Le Baath et l’accession au pouvoir suprême   

L’ascension de la communauté alaouite se fait  vers 1930, sans que leur religion joue un rôle,  en raison de la participation de ses fondateurs aux luttes contre l’occupant ottoman et pour l’indépendance. Ils   sont de cette   élite  éduquée qui  se dit nationaliste et  adhère à  l’unité syrienne. Elle participe aux  péripéties post-mandataire de l’Etat syrien et à la création de ce parti Baath  nationaliste, arabe, socialiste et révolutionnaire qui regroupe des Syriens de toutes origines et confessions . Elle ne tarde pas  à supplanter la bourgeoisie incapable de s’unir dans les années 1950-60.

Né dans les années 1930 en Syrie et en Iraq, le Baath domine la vie politique  à partir de 1963  alors que la Syrie va de coups d’Etats en guerres intestines, affronte Israël soutenu par les Occidentaux, se rapproche de l’URSS, s’allie ou divorce de l’Egypte de Nasser ou de l’Irak baasiste, devenu ennemi. Au pouvoir et  dominé par divers leaders issus des luttes pour l’indépendance, le Baath  est repris en main en 1970 par un énième coup d’état  d’un  officier alaouite qui devient général  : Hafez al Assad, père de l’actuel président.

Le nouveau régime s’entoure d’une  clientèle d’intérêts hors appartenance religieuse. Il  veut renforcer la classe moyenne du pays, fédérer l’ensemble des communautés et  des tribus, intégrer les minorités marginalisées.  Dès le début, il  s’oppose violemment aux Frères musulmans  hostiles, entre autre, à la conception laïque du Baath. A l’extérieur, il s’affirme pro- palestinien avec toutes les conséquences qui en découlent pour la Syrie qui se voit rejeter dans « l’axe du mal » ! La Syrie est alors honnie des  grandes puissances occidentales, des USA ,de l’UE et  d’Israël.

La population syrienne, depuis  des années,  ne se réfère  plus  à ce parti vieilli, lourd, déconsidéré et dépassé  qui n’arrive plus à encadrer la jeunesse . Ces  dernières années,  la société syrienne et ses jeunes se voulaient unis en un seul peuple. Ils désiraient gommer leurs  particularismes et n’être qu’un ensemble moderne de citoyens réclamant les mêmes droits  pour tous , par-delà leurs confessions  ou origines. De nouvelles  classes d’affaires et d’entrepreneurs très actifs  travaillaient à l’international. Ils  tiraient  la Syrie vers un modèle social moderne qui laissait loin derrière elle  une partie de la population sans avenir :  salariés modestes, jeunes diplômés, fonctionnaires,  ruraux désorganisés . Ces derniers, particulièrement  touchés par les aléas climatiques ou travaillant  de trop petits domaines, ne pouvaient plus rester  sur leurs terres ancestrales.
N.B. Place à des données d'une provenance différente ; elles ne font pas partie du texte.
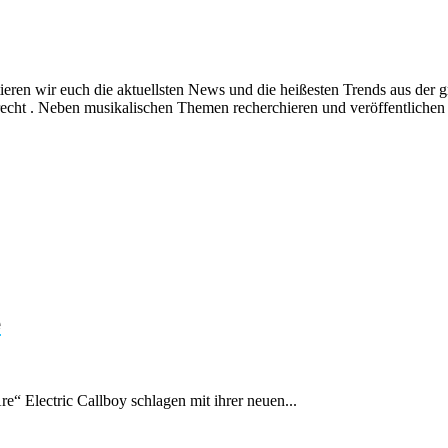
ieren wir euch die aktuellsten News und die heißesten Trends aus de
echt . Neben musikalischen Themen recherchieren und veröffentlichen 
e
e“ Electric Callboy schlagen mit ihrer neuen...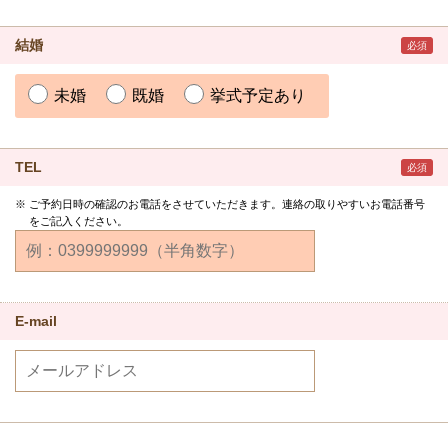
結婚
必須
未婚
既婚
挙式予定あり
TEL
必須
ご予約日時の確認のお電話をさせていただきます。連絡の取りやすいお電話番号
をご記入ください。
E-mail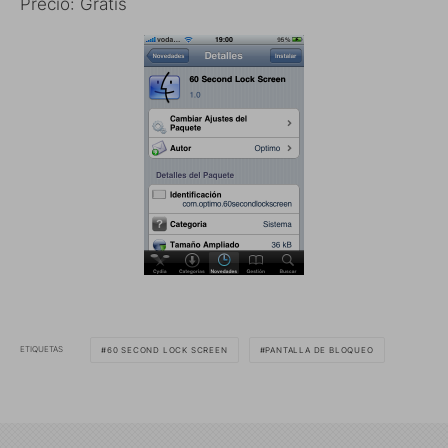
Precio: Gratis
ETIQUETAS
60 SECOND LOCK SCREEN
PANTALLA DE BLOQUEO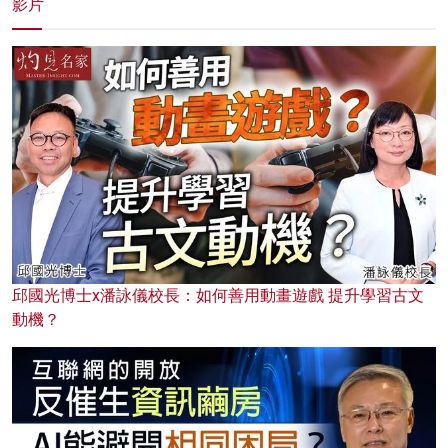
影片
邱國光博士x潘詠儀校長：如何善用動畫遊戲 提升學習古文
動機？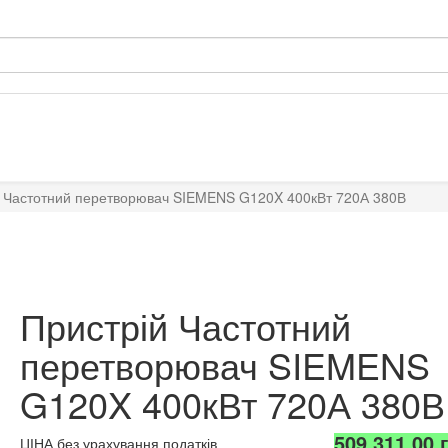
й Частотний перетворювач SIEMENS G120X 400кВт 720А 380В
Пристрій Частотний
перетворювач SIEMENS
G120X 400кВт 720А 380В
509.311,00 
ЦІНА без урахування податків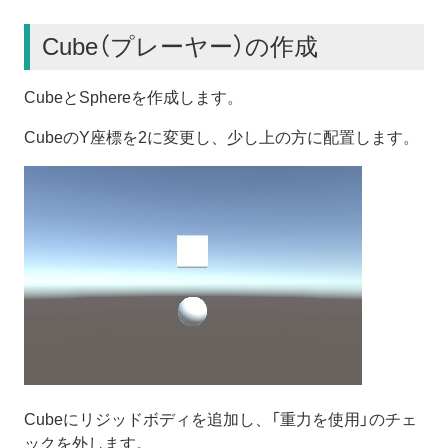
Cube（プレーヤー）の作成
CubeとSphereを作成します。
CubeのY座標を2に変更し、少し上の方に配置します。
Cubeにリジッドボディを追加し、「重力を使用」のチェ
ックを外します。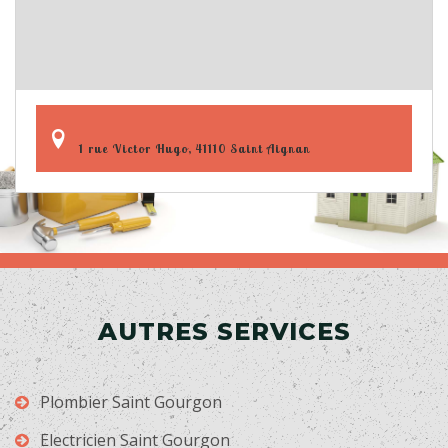
1 rue Victor Hugo, 41110 Saint Aignan
AUTRES SERVICES
Plombier Saint Gourgon
Electricien Saint Gourgon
Les  classes influentes proches du pouvoir tiennent à leurs  positions et réclament  leur part de pouvoir  dont une partie  se sentait  écartée. Depuis les récents événements, les minorités se sentent menacées, prises entre les luttes  entre pseudo-opposants et le pouvoir. Tous   redoutent ces ingérences étrangères , agissant aux frontières ,qui  sont à l’œuvre pour  faire éclater le pays et tenter de réorganiser  cette région  à leur   façon.